I can sell you a quamar David ;o) - that will remove the commercial bit


----------



## 4085 (Nov 23, 2012)

What a kind offer Andrew.......let me mull it over:good:


----------



## coffeechap (Apr 5, 2012)

i think it must be about time you bought another mignon dave


----------



## garydyke1 (Mar 9, 2011)

Milanski said:


> You're my hero.


Id have one by now if it weren't for some unfortunately legal events occurring in the family : (


----------



## CFo (Aug 25, 2013)

garydyke1 said:


> Get rid of the K10 and Mythos. get an EK43 and single dose. The grind quality will wipe the floor with both of them. You'll waste very few beans. You'll be able to extract espresso at a much higher % and start to enjoy lighter roasts : )


you guys kill me: £1000-£2000 for a coffee grinder? You are all having a laugh, I take it?


----------



## Viernes (Dec 10, 2011)

Does anyone use the Mythos for single dosing? It works? Does it need to adjust the setting finer than when it's used with a full hopper?


----------



## Charliej (Feb 25, 2012)

CFo said:


> you guys kill me: £1000-£2000 for a coffee grinder? You are all having a laugh, I take it?


Nope everyone is deadly serious DFK does indeed own a Mythos and a K10 Fresh ~£4k in total at new prices. Coffeechap has a Mazzer Robur and a Mazzer Royal, W0rkingdog has a Mythos as does CoffeeJohnny, Ronsil has a Versalab, and both The Systemis Kid and Geordie Boy have an HG one, leaving Gary and myself as the poor relations with a mazzer Royal and a Brasilia RR55-OD respectively.


----------



## Soll (Nov 10, 2013)

leaving Gary and myself as the poor relations with a mazzer Royal and a Brasilia RR55-OD respectively.

I feel rather like the black sheep then with Mrshades MSJ. Not complaining mind you, it's all part of the learning process


----------



## Mrboots2u (May 10, 2013)

Viernes said:


> Does anyone use the Mythos for single dosing? It works? Does it need to adjust the setting finer than when it's used with a full hopper?


Nope run it with 150-250g in most of the time .


----------



## Mrboots2u (May 10, 2013)

CFo said:


> you guys kill me: £1000-£2000 for a coffee grinder? You are all having a laugh, I take it?
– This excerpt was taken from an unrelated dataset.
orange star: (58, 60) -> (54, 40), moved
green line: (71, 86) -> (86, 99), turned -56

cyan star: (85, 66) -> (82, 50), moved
You do realise we are all mental in a nice way but coffee mental. Plus I didn't pay £1000 for mine


----------



## Viernes (Dec 10, 2011)

Mrboots2u said:


> Nope run it with 150-250g in most of the time .
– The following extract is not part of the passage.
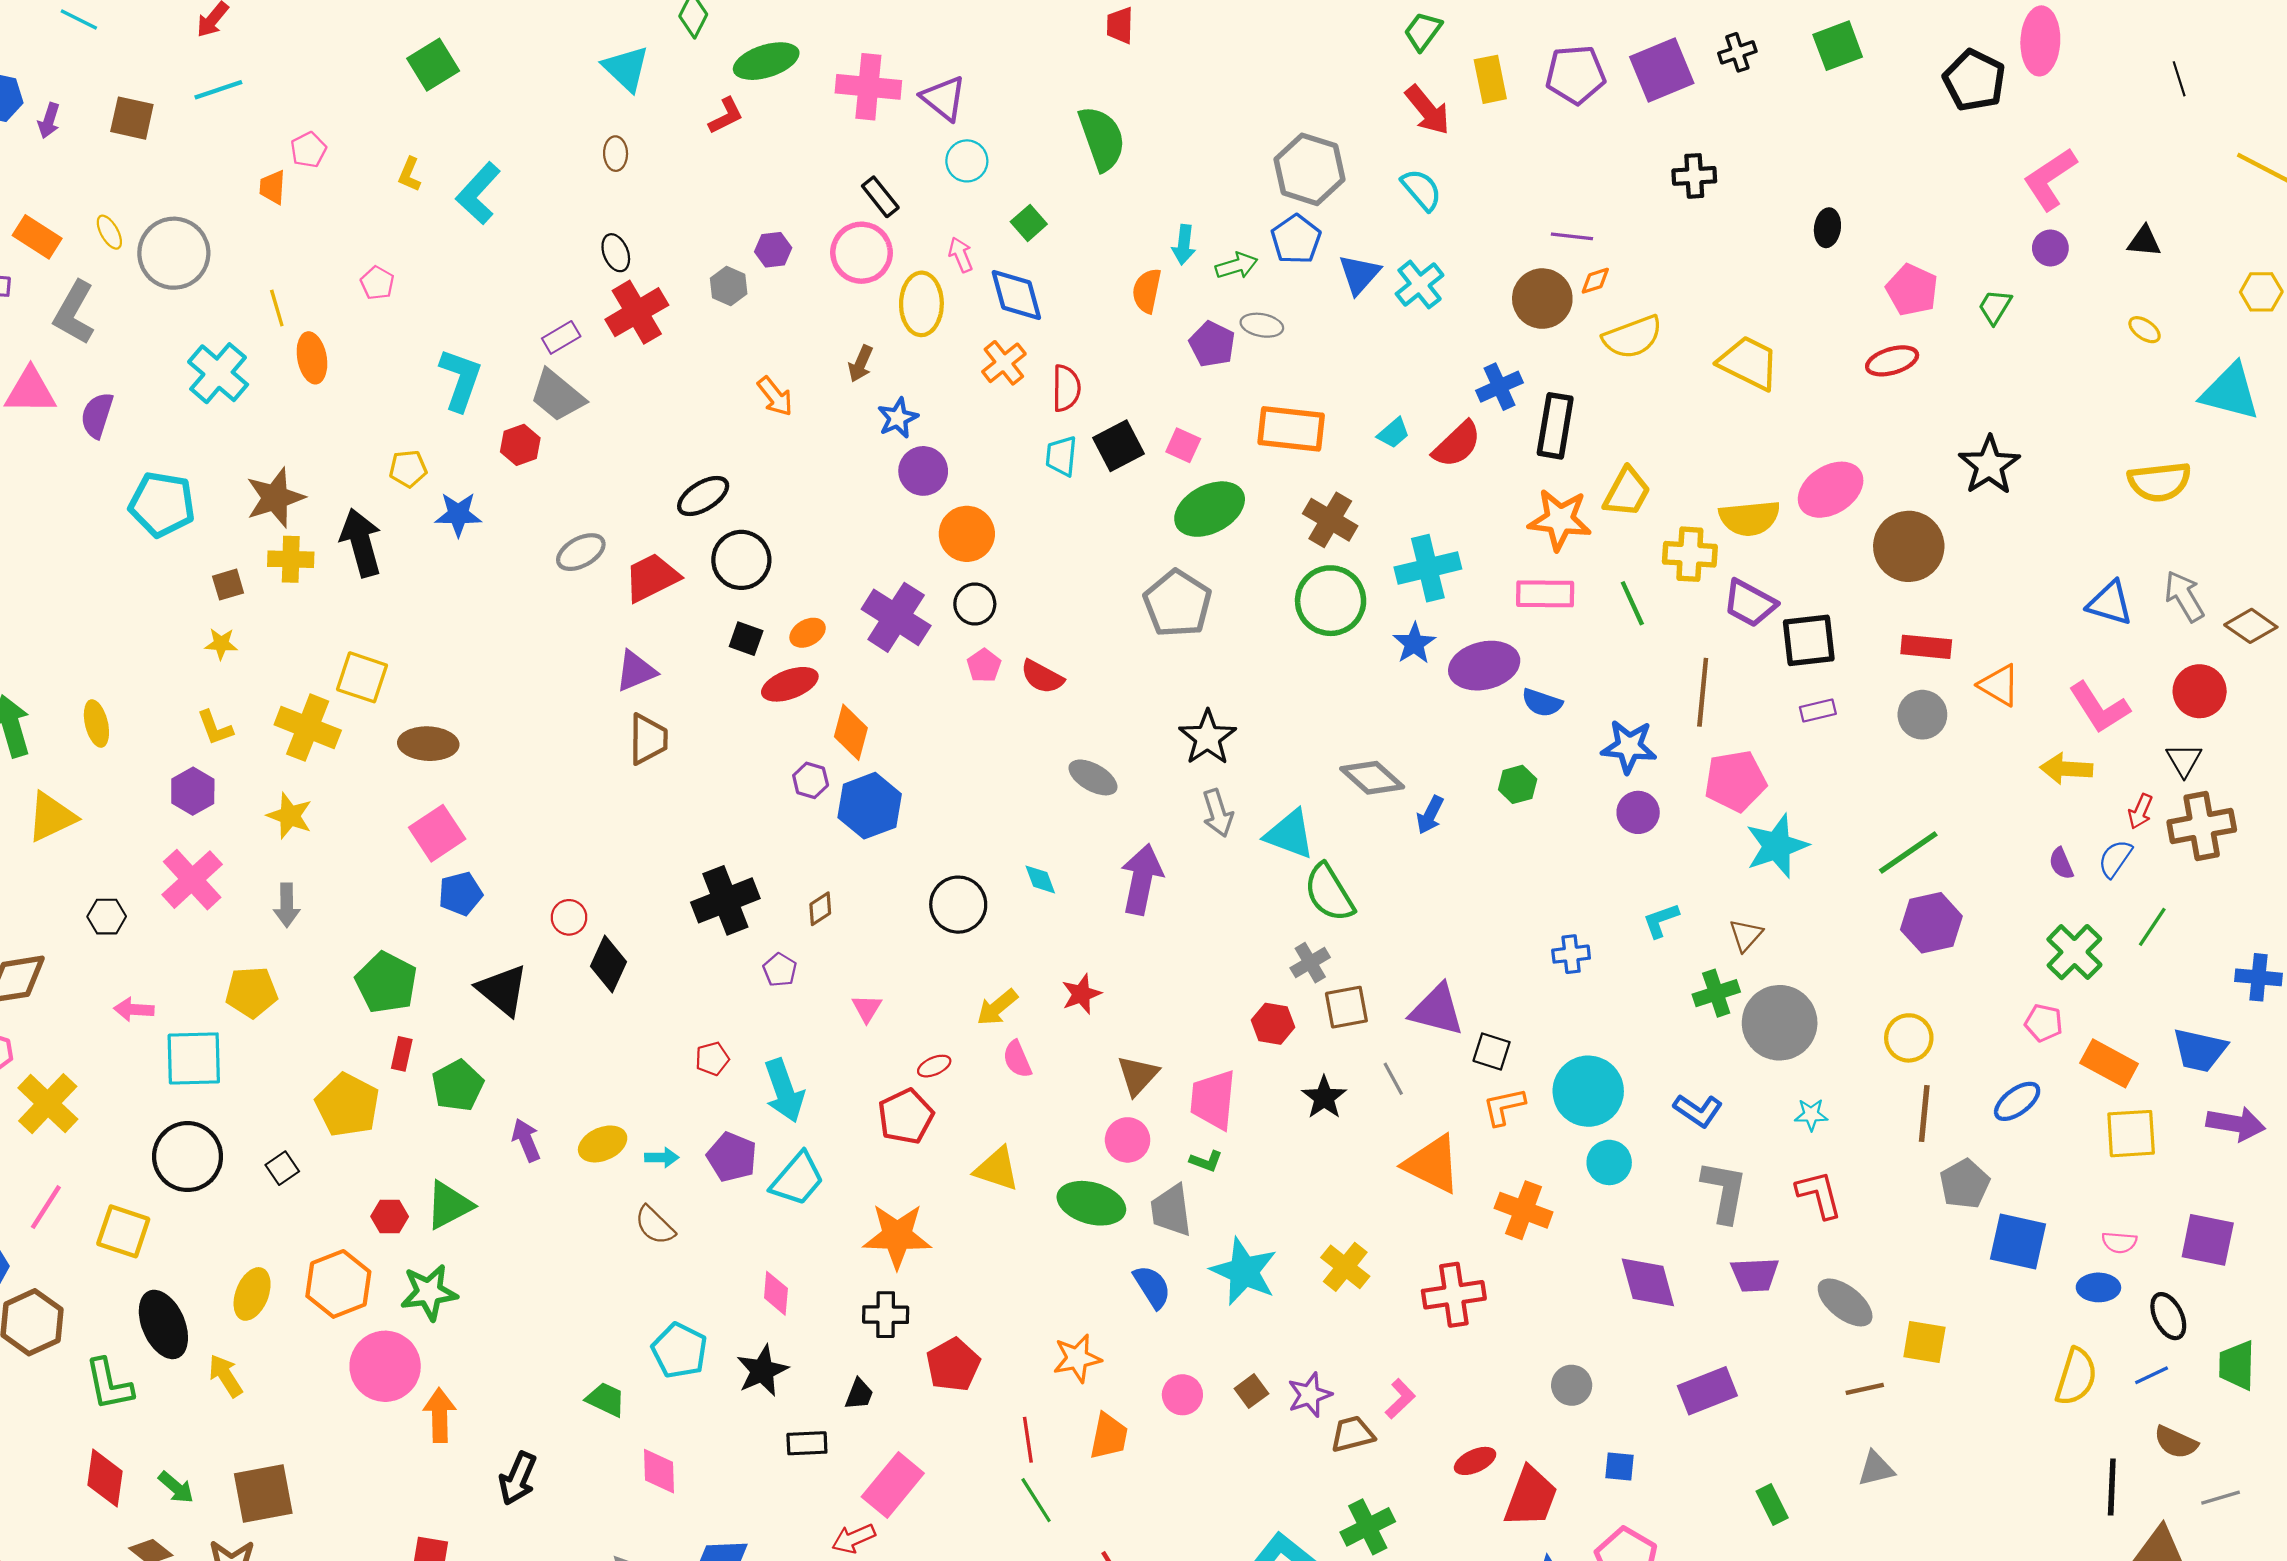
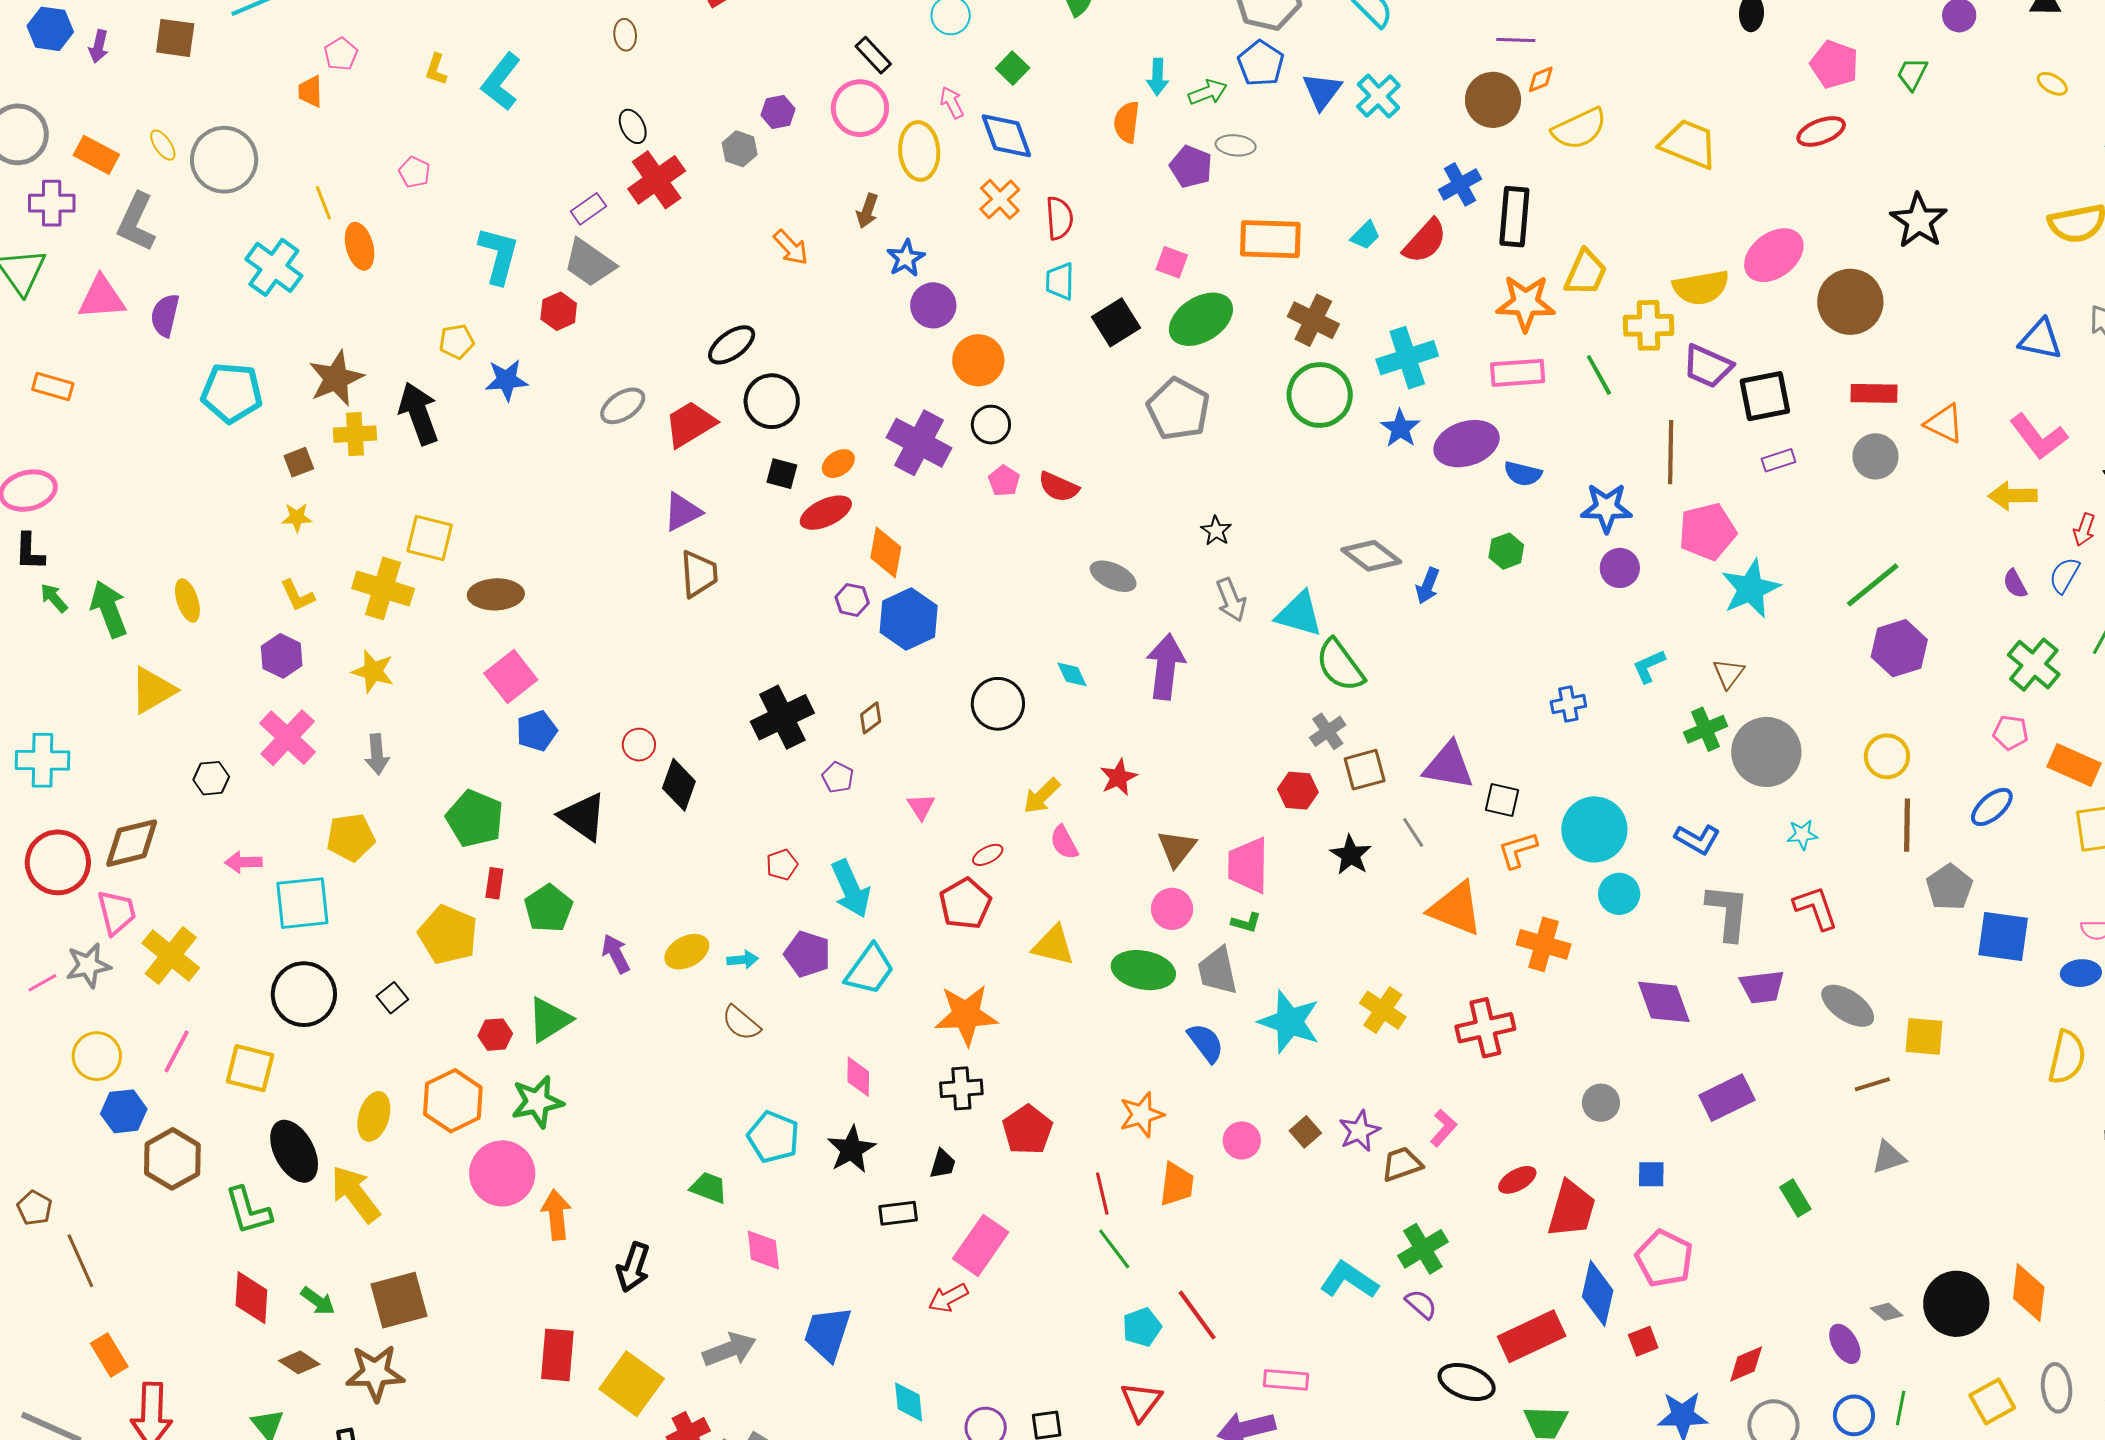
black square: (1119, 446) -> (1116, 322), moved
black star: (1208, 738) -> (1216, 531), size x0.6
yellow arrow: (225, 1376) -> (355, 1194), size x1.5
Pity... Could you run it with only a single dose when you have a little time, please? I've heard contradictory opinions about the single dosing capability...


----------



## Mrboots2u (May 10, 2013)

Viernes said:


> Pity... Could you run it with only a single dose when you have a little time, please? I've heard contradictory opinions about the single dosing capability...
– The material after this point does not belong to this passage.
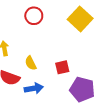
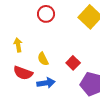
red square: (62, 67) -> (73, 63), turned -32

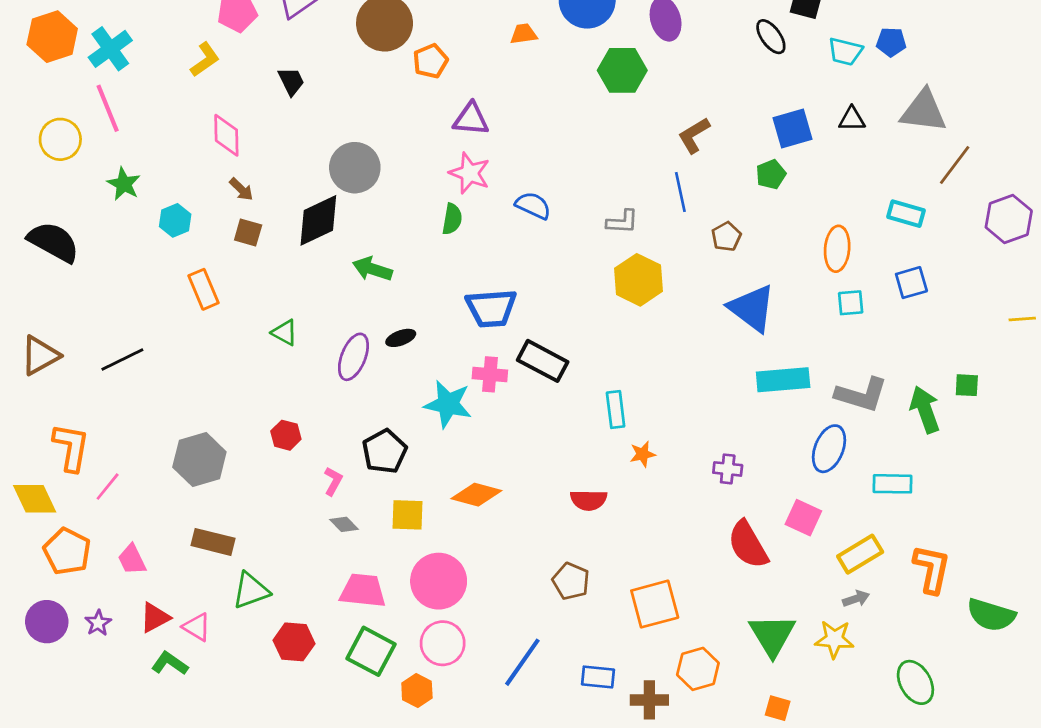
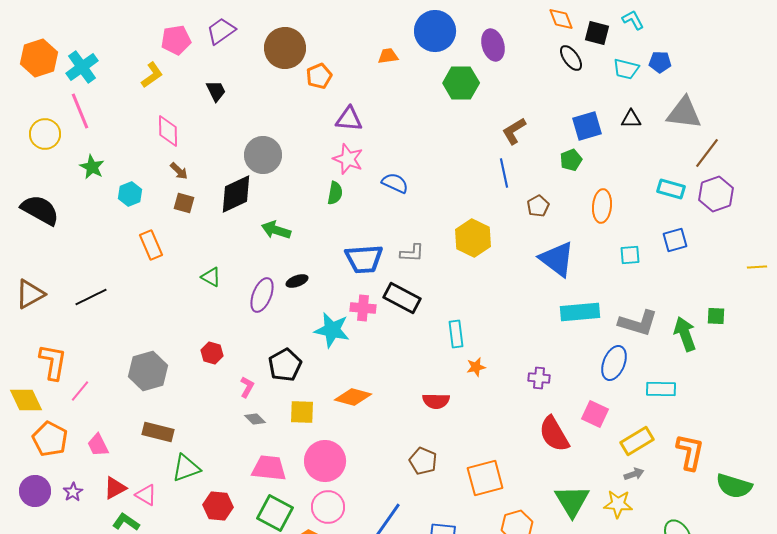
purple hexagon: (1009, 219) -> (716, 194), moved
gray L-shape: (622, 222) -> (412, 253), moved
orange ellipse: (837, 249) -> (602, 206), moved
I didn't say you couldn't run it single dose . I think it performs more consistently as beans in it . It's a massive commercial grinder , they didn't design it to run at optimum with just 18g in......


----------



## coffeechap (Apr 5, 2012)

it will single dose with a weight over the top of the beans, so with the mythos this means making a straight chute to the burrs and fashioning a weight that presses down on the beans in the chute, however it does single dose even without a weight as the worm mechanism in the burr assembly pulls beans down onto the burrs it is just more effective with weight. None of the big commercial grinders are deigned to be used in a single dose mode, the versalab can do it as can the ek43


----------



## Viernes (Dec 10, 2011)

Oh, I understand. Thanks. Then it have the same "problem" as most of others grinders... for example the K10f


----------



## coffeechap (Apr 5, 2012)

the issue comes with the last of the beans that nead to be ground, as without more beans on top the burrs grab at the beans and popcorning occurs, it is a lot less on the mythos due to the angle of the motor and burrs and the wormscrew.


----------



## CFo (Aug 25, 2013)

Charliej said:


> Nope everyone is deadly serious DFK does indeed own a Mythos and a K10 Fresh ~£4k in total at new prices. Coffeechap has a Mazzer Robur and a Mazzer Royal, W0rkingdog has a Mythos as does CoffeeJohnny, Ronsil has a Versalab, and both The Systemis Kid and Geordie Boy have an HG one, leaving Gary and myself as the poor relations with a mazzer Royal and a Brasilia RR55-OD respectively.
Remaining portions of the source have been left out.